Stored items:

########################################

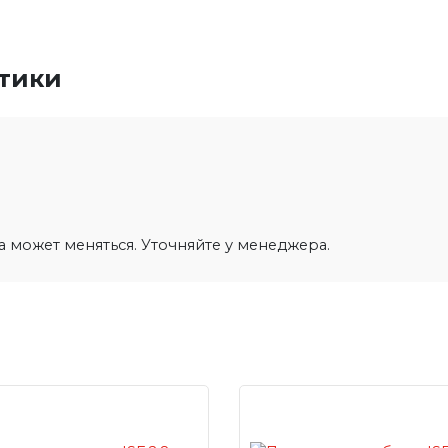
стики
на может меняться. Уточняйте у менеджера.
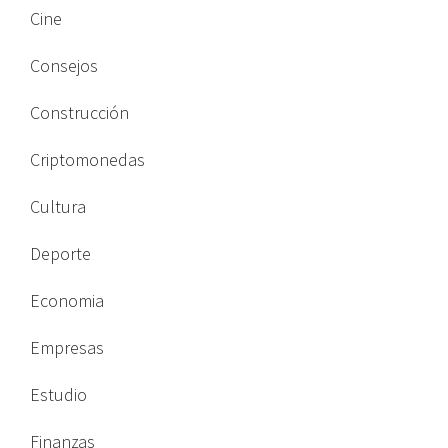
Cine
Consejos
Construcción
Criptomonedas
Cultura
Deporte
Economia
Empresas
Estudio
Finanzas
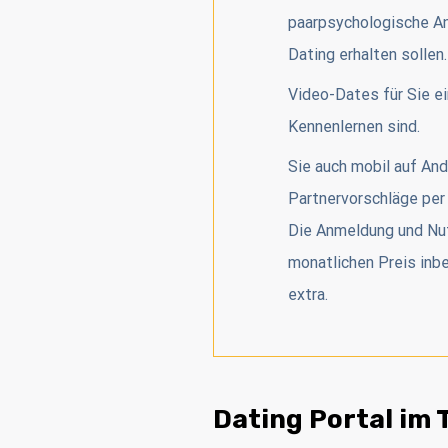
paarpsychologische An
Dating erhalten sollen.
Video-Dates für Sie e
Kennenlernen sind.
Sie auch mobil auf And
Partnervorschläge pe
Die Anmeldung und Nut
monatlichen Preis inbe
extra.
Dating Portal im T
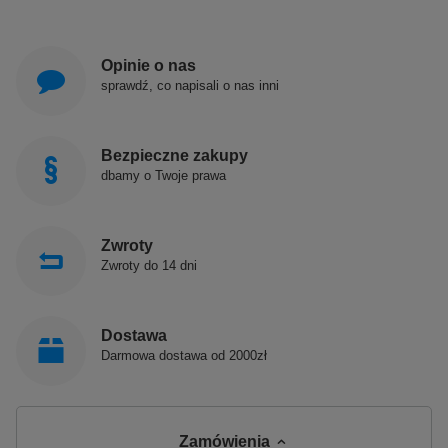
Opinie o nas
sprawdź, co napisali o nas inni
Bezpieczne zakupy
dbamy o Twoje prawa
Zwroty
Zwroty do 14 dni
Dostawa
Darmowa dostawa od 2000zł
Zamówienia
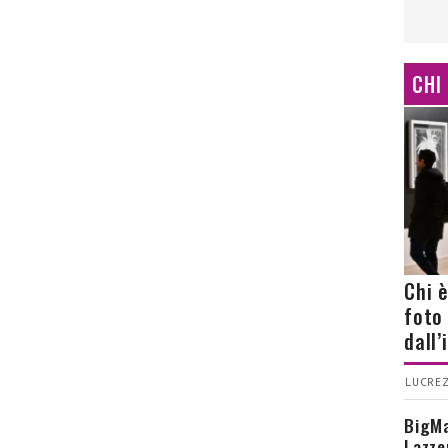
CHI
Chi 
foto
dall
LUCREZ
BigMa
Lazze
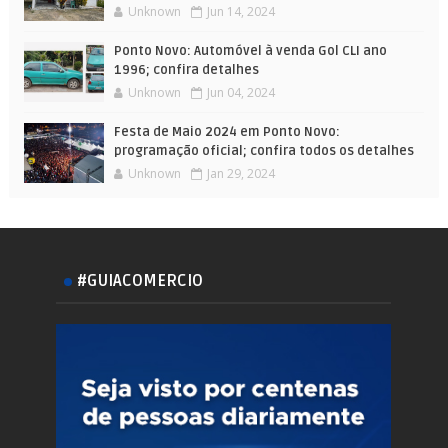
Unknown
Jun 14, 2024
Ponto Novo: Automóvel à venda Gol CLI ano
1996; confira detalhes
Unknown
Jun 04, 2024
Festa de Maio 2024 em Ponto Novo:
programação oficial; confira todos os detalhes
Unknown
Jan 29, 2024
#GUIACOMERCIO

########################################

* **Required action**: Write out each line again, exactly as it appears above, except for any picture.

* **Task output**:
стики
на может меняться. Уточняйте у менеджера.
Cine
Consejos
Construcción
Criptomonedas
Cultura
Deporte
Economia
Empresas
Estudio
Finanzas
paarpsychologische An
Dating erhalten sollen.
Video-Dates für Sie e
Kennenlernen sind.
Sie auch mobil auf And
Partnervorschläge pe
Die Anmeldung und Nut
monatlichen Preis inbe
extra.
Dating Portal im T
Opinie o nas
sprawdź, co napisali o nas inni
Bezpieczne zakupy
dbamy o Twoje prawa
Zwroty
Zwroty do 14 dni
Dostawa
Darmowa dostawa od 2000zł
Zamówienia
CHI
Chi 
foto
dall
LUCREZ
BigMa
Lazze
Unknown
Jun 14, 2024
Ponto Novo: Automóvel à venda Gol CLI ano
1996; confira detalhes
Unknown
Jun 04, 2024
Festa de Maio 2024 em Ponto Novo:
programação oficial; confira todos os detalhes
Unknown
Jan 29, 2024
#GUIACOMERCIO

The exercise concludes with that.